With approximately 30 to 40 million Americans trying to control their weight by counting carbohydrates, "low-carb" has become big business. As a result, food manufacturers have been busy introducing a variety of low-carbohydrate products at record pace. In the last two years alone, more than 1500 new low-carbohydrate products have been introduced in U.S. food markets. It’s projected that this year alone, sales of specially marketed low-carb foods will reach $30 billion.
How do manufactures convert "high-carb" foods into "low-carb" food? In some cases they replace some of the refined white wheat flour with soy flour, soy protein or wheat protein, or they add extra fiber. In other cases, they replace some or all of the sugar in the product with sugar alcohols (e.g., maltitol, lactitol, sorbitol, manitol) or artificial sweeteners. They may also add high-fat ingredients such as nuts.

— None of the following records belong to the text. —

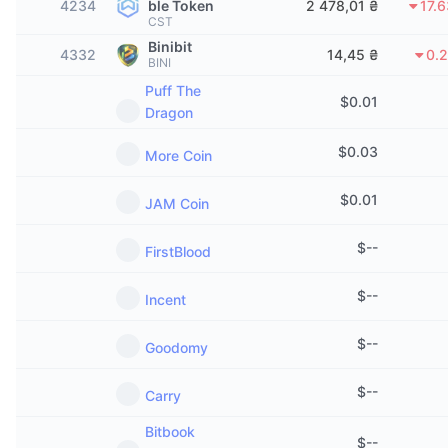
4234
ble Token
2 478,01 ₴
17.
В тренді
Криптовалютні ETF
CST
Навчайтеся
CMC Протокол контексту моделі
Binibit
4332
14,45 ₴
0.
BINI
Нове
Біткоїн ETF
x402
Новини
Puff The
$
0.01
Крипто
Dragon
Эфириум ETF
Студент
$
0.03
More Coin
Політика
Технічний аналіз
Дослідження
$
0.01
JAM Coin
Спорт
RSI
Відео
$
--
FirstBlood
Фінанси
MACD
Словник
$
--
Incent
Технології
Деривативи
Кампанії
$
--
Goodomy
NFT
Огляд
Airdrops
$
--
Carry
Загальна статистика NFT
Ліквідації
Винагороди у Діамантах
Bitbook
$
--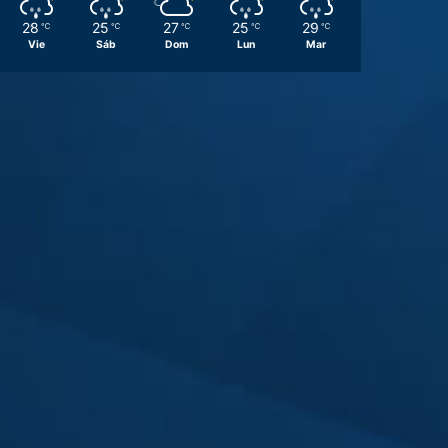
28
25
27
25
29
℃
℃
℃
℃
℃
Vie
Sáb
Dom
Lun
Mar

For beers, they use certain chemicals in the brewing process to reduce carbohydrates in the brew, also known as "lite" beer. In restaurants, they may replace the bun with a lettuce leaf, hollow out the bagel, or omit the potato.
What exactly counts as a "low-carb" food? Currently, it’s whatever the buyer will believe. To date, there is no agreed upon definition for "low-carbohydrate" or the popular marketing term "net-carbs". The Food and Drug Administration is working on these issues and hopes to have standardized definitions in place by spring of 2005. Until then, the FDA considers the use of "low-carb" claims on food labels to be illegal.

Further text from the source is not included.